Why you shouldn’t dismiss graduates as unfit for the world of work.
It’s summer and school’s out. Students will flock to beaches and holiday destinations. They’ll be lounging around (if they have rich parents) or working in temporary jobs (if they don’t). Most of us however, aside from a quick two weeks away, will be in a stuffy office praying the air conditioning doesn’t pack in or wondering when we will ever have a British August without rain.
For those just graduating from university the coming months won’t just be about earning some extra cash. It’ll be a stark reality check; desperately searching for a proper job with a salary and hopefully one that doesn’t come with a zero hours contract.

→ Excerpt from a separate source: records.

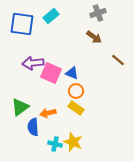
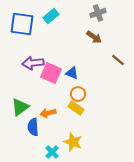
orange circle: moved 2 px right, 3 px down
cyan cross: moved 3 px left, 8 px down; rotated 32 degrees clockwise
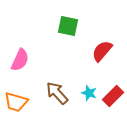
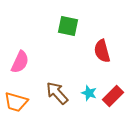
red semicircle: rotated 55 degrees counterclockwise
pink semicircle: moved 2 px down
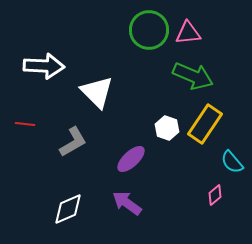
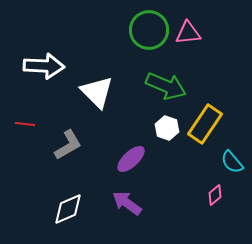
green arrow: moved 27 px left, 10 px down
gray L-shape: moved 5 px left, 3 px down
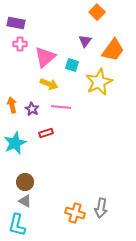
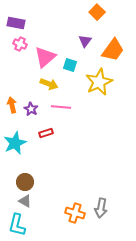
pink cross: rotated 24 degrees clockwise
cyan square: moved 2 px left
purple star: moved 1 px left
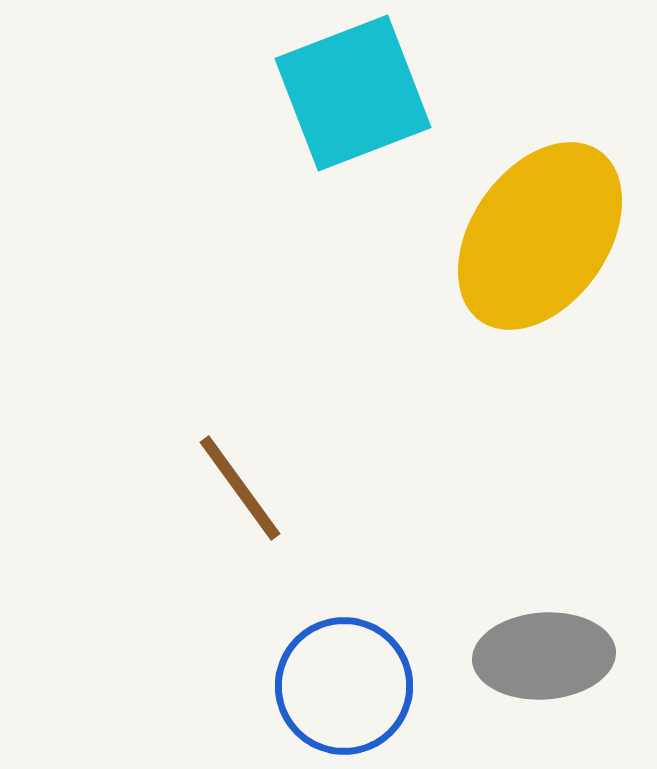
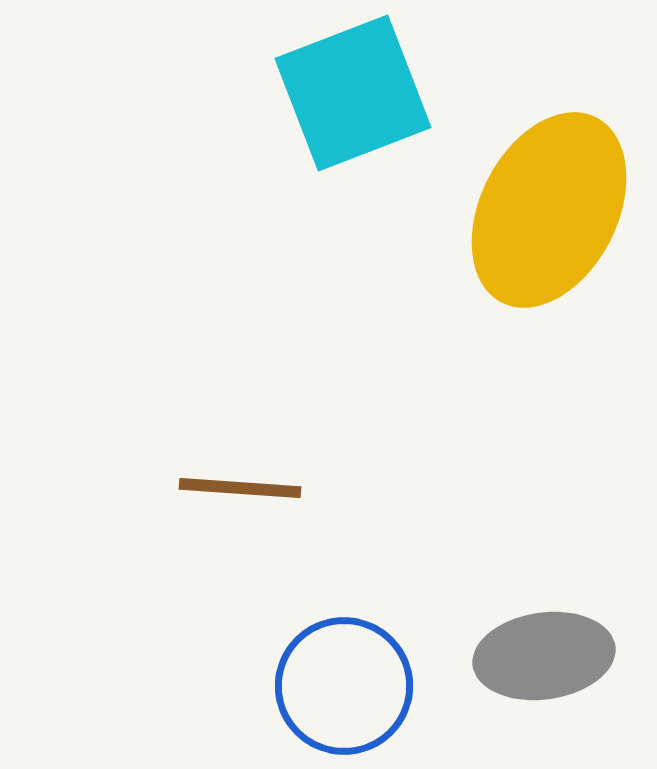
yellow ellipse: moved 9 px right, 26 px up; rotated 8 degrees counterclockwise
brown line: rotated 50 degrees counterclockwise
gray ellipse: rotated 4 degrees counterclockwise
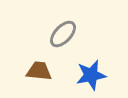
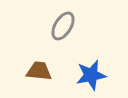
gray ellipse: moved 8 px up; rotated 12 degrees counterclockwise
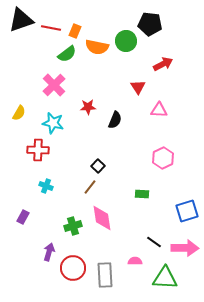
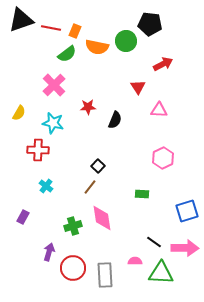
cyan cross: rotated 16 degrees clockwise
green triangle: moved 4 px left, 5 px up
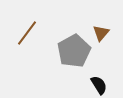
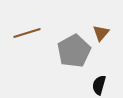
brown line: rotated 36 degrees clockwise
black semicircle: rotated 132 degrees counterclockwise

What do I do with my degree qualification? How can I land that first job when I don’t have full time permanent work experience? How can I prove that I’m hardworking and reliable? Recent graduates all commonly pose these questions.
And they are asked justly. Research into 2013 and 2014 graduates suggest that only 58% of them are now working full-time. That’s a lot of untapped qualified potential just going to waste.

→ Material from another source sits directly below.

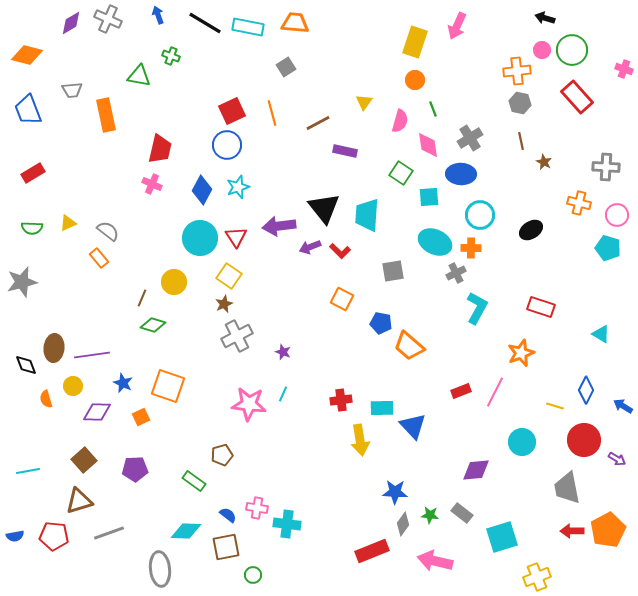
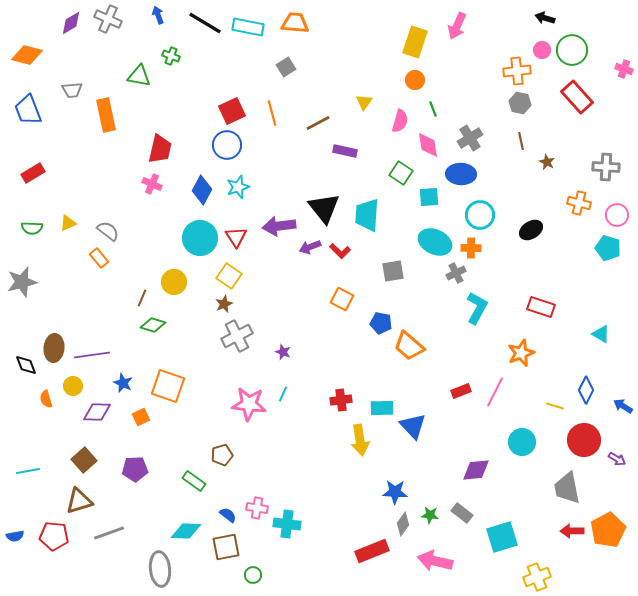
brown star at (544, 162): moved 3 px right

Employers can be biased against taking on a graduate, assuming they don’t have the work skills or discipline to take on a full time role. They believe their primary daytime activity for the past three years has been watching Countdown. They don’t think they’re reliable and don’t want to invest training time only for them to leave within the year.

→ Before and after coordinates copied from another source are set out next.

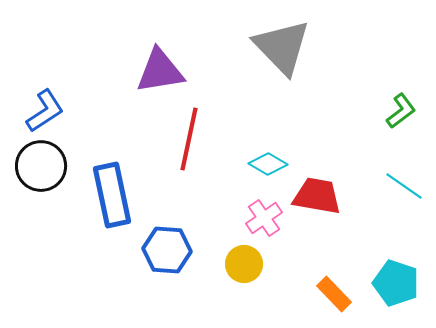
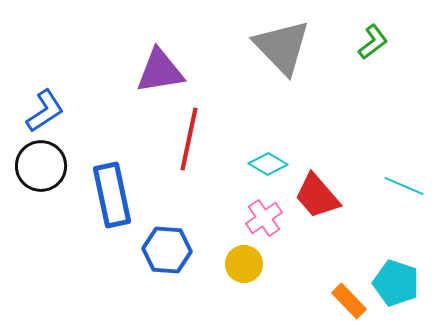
green L-shape: moved 28 px left, 69 px up
cyan line: rotated 12 degrees counterclockwise
red trapezoid: rotated 141 degrees counterclockwise
orange rectangle: moved 15 px right, 7 px down
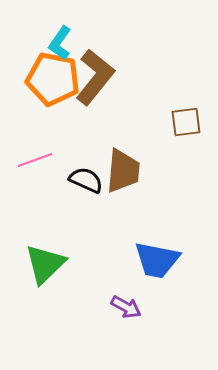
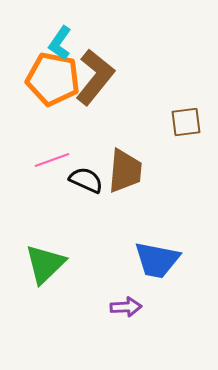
pink line: moved 17 px right
brown trapezoid: moved 2 px right
purple arrow: rotated 32 degrees counterclockwise
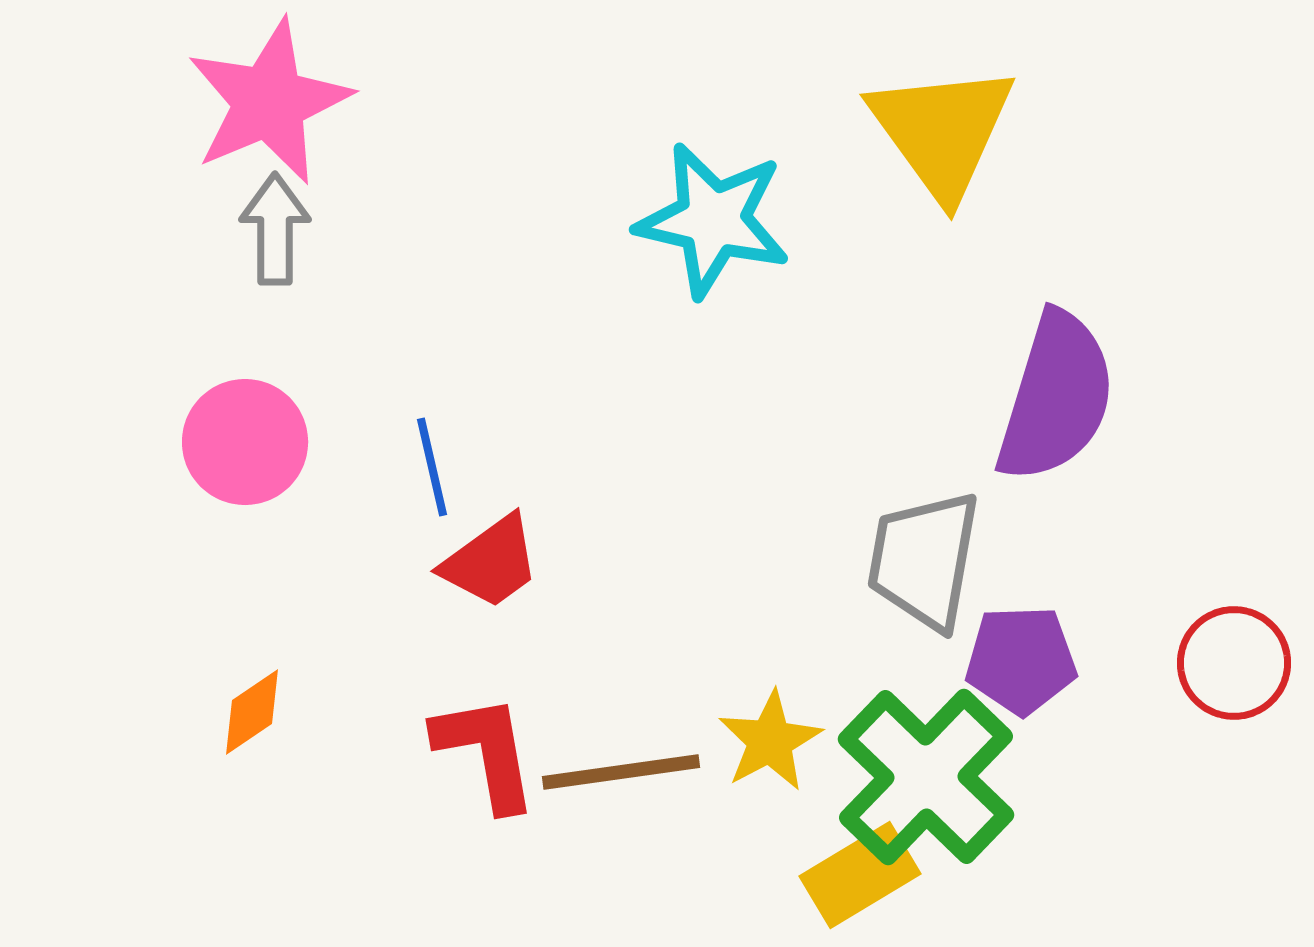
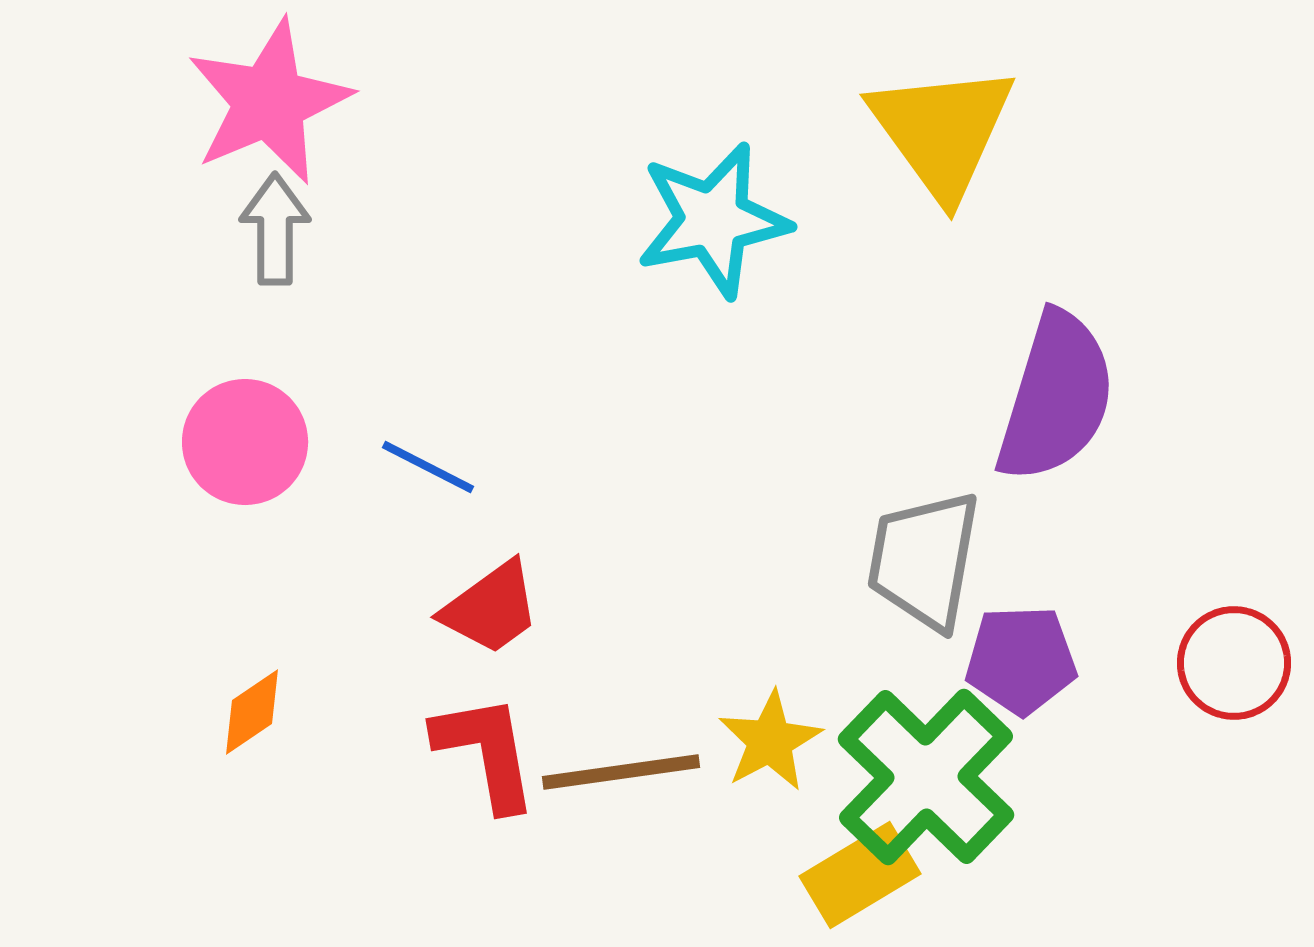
cyan star: rotated 24 degrees counterclockwise
blue line: moved 4 px left; rotated 50 degrees counterclockwise
red trapezoid: moved 46 px down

But can that possibly be true of all graduates? Surely you would be gaining an individual who has spent close to the last two decades of their life in education, and is bursting to finally get out into the real world and get their teeth sunk into some actual work .
Enterprise, the car rental company, is bucking the trend of shying away from graduate recruitment and investing in the future of these bright minds. They believe it’s a wise investment decision and employment strategy. They might just be on to something.
Enterprise has long had a policy of promoting from within rather than using expensive recruitment agencies. This means they really have to focus on hiring the right people in the first place.
To help achieve this aim they allocate resources to raise their profile within UK universities. Campus managers, students or those on internships, act as a liaison between the company and potential applicants.
They give presentations on the company, cultivate relationships with clubs and organisations, attend careers fairs and run mentoring programmes for students. The strategy helps significantly widen the net for new employees.
With the promise of progression and promotion within the business, staff are happier, will stay longer, and are more likely to give their best. It allows companies to take someone fresh and induct them in their culture and processes without having to undo previous experience.
At Breakthrough Funding we have just employed a graduate (James) and aside from the financial benefit of hiring an ambitious young person rather than use traditional recruitment methods, if you allow it, it could really transform your business. We've certainly added a staff member who is tech-savvy and experienced in social media in addition to his degree subject skills. He looks at our organisation afresh, has a different perspective on our potential target markets and has lots of ideas on doing things more efficiently.
Surely the huge proportion of graduates will want to make an impression and work hard just like James, after all to them they’re beginning a new career not just starting a new job . . . and they’ll be very grateful to you for that.